The Self-Directed
Roth 401k is really popular right now in light of evident future tax increases
by the government. Those looking to open self-directed Roth 401k should be aware
of the following:
The term self-directed Roth 401k is
commonly used to describe the Roth option available within the Self-Directed Solo 401k. In
other words, a self-directed Roth 401k is not a separate type of Solo 401k, but
rather part of the Solo 401k. This means that amounts designated/treated as
Roth Solo 401k deferrals/contributions require maintained in a separate Roth
deferral account—checking account or brokerage account in the case of a
self-directed Solo 401k.
This may sound confusing to those that are new to
the Self-Directed Solo 401k concept, but the following illustration
should clarify the separate Roth Solo 401k accounting requirement
Separate
Roth Solo 401k Accounting Example:
Fred, who is
self-employed through his landscaping business with no full-time employees,
decides to open Solo 401k titled “Precise
Landscape Solo 401k Trust” and plans to make both after tax contributions (Roth)
and pre-tax contributions (non Roth contributions).
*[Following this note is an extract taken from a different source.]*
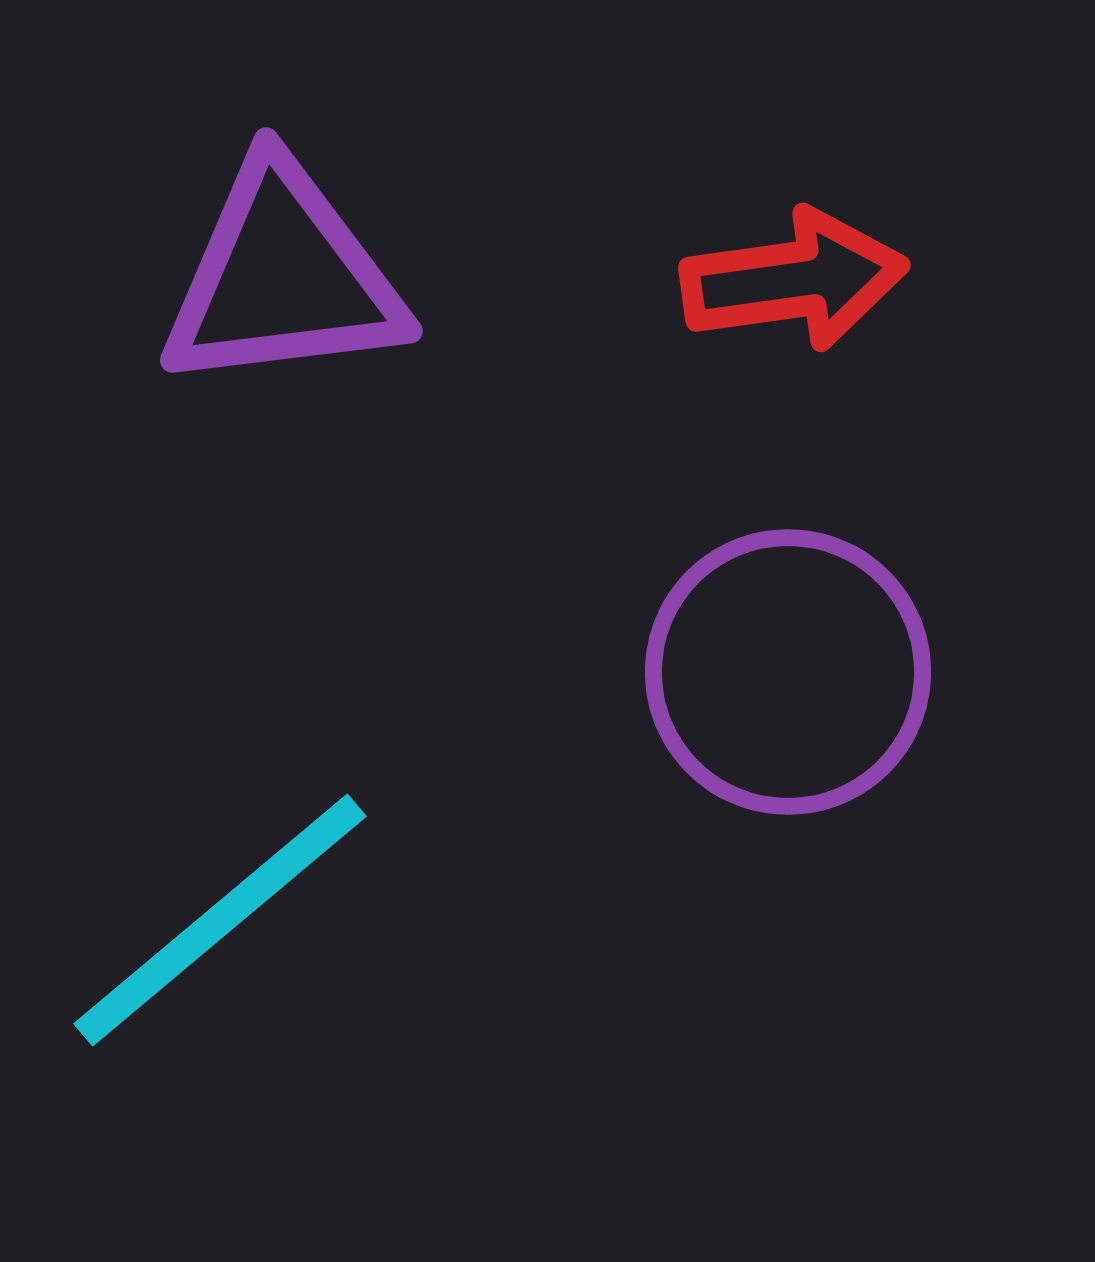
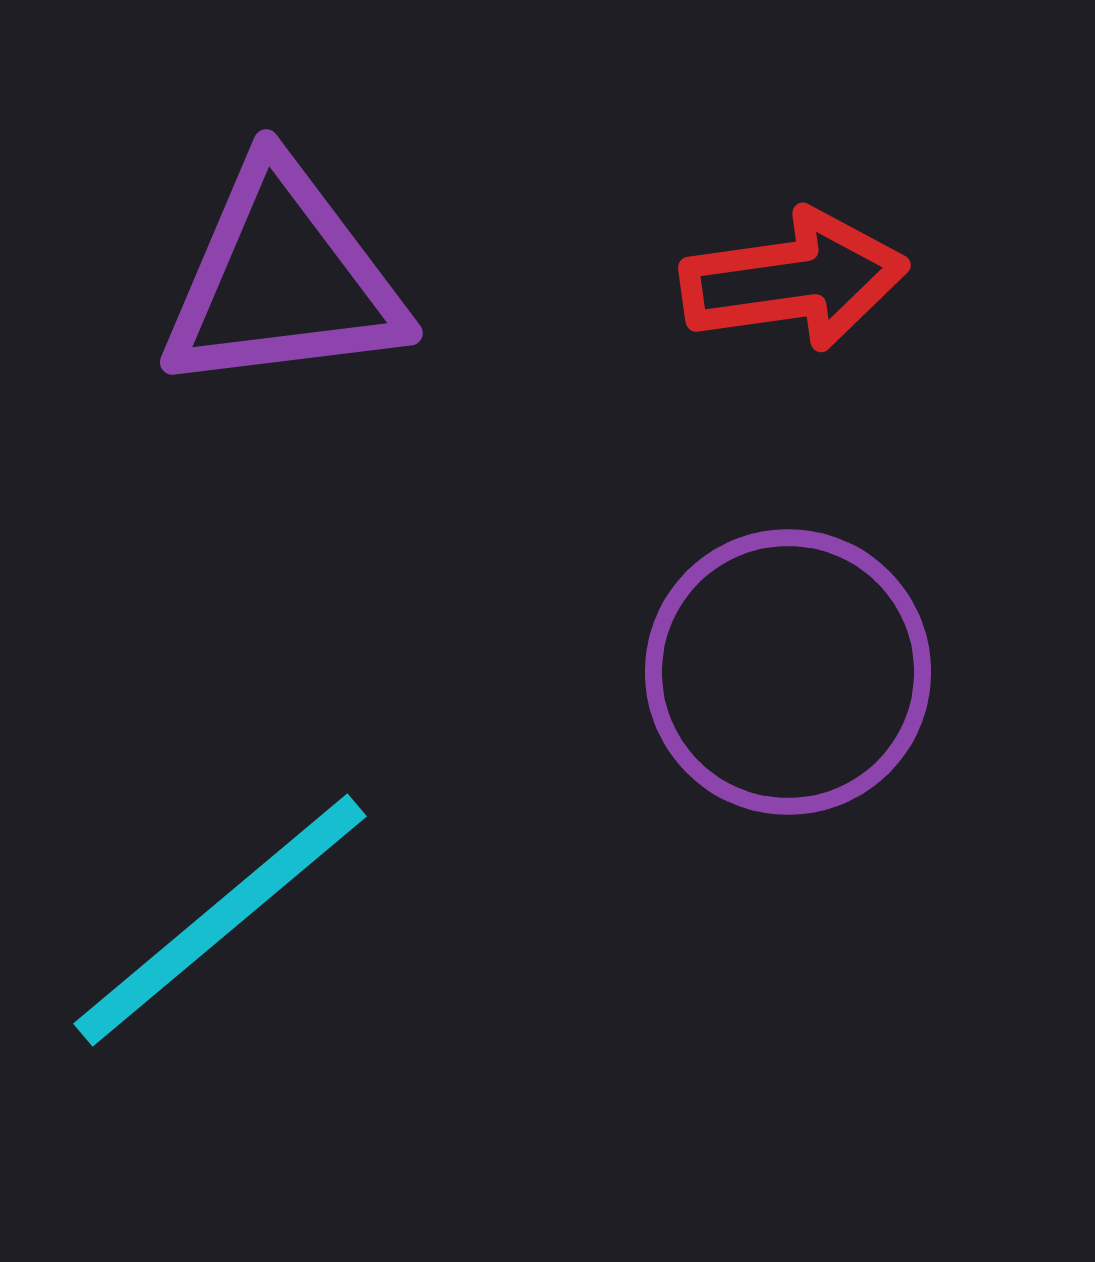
purple triangle: moved 2 px down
Further, because the 401k rules
require separate tracking of Roth and pre-tax contributions, Fred opens the
following two checking accounts at his local bank for his Solo 401k plan,
titled:
Bank
Account 1: Precise
Landscape Solo 401k Trust (Roth)
Bank
Account 2: Precise
Landscape Solo 401k Trust
As you can
see, Fred has not opened two Solo 401k
plans, but instead two separate checking accounts. Therefore, Fred will be in
compliance with the regulations as long as he separately tracks Roth vs.
pre-tax contributions as well as investment gains.
Lastly, not
all Solo 401k providers plan
documents allow for Roth Solo 401k contributions, so make sure to first inquire
if their Solo 401k plan document allows for Roth Solo 401k contributions before
engaging their service.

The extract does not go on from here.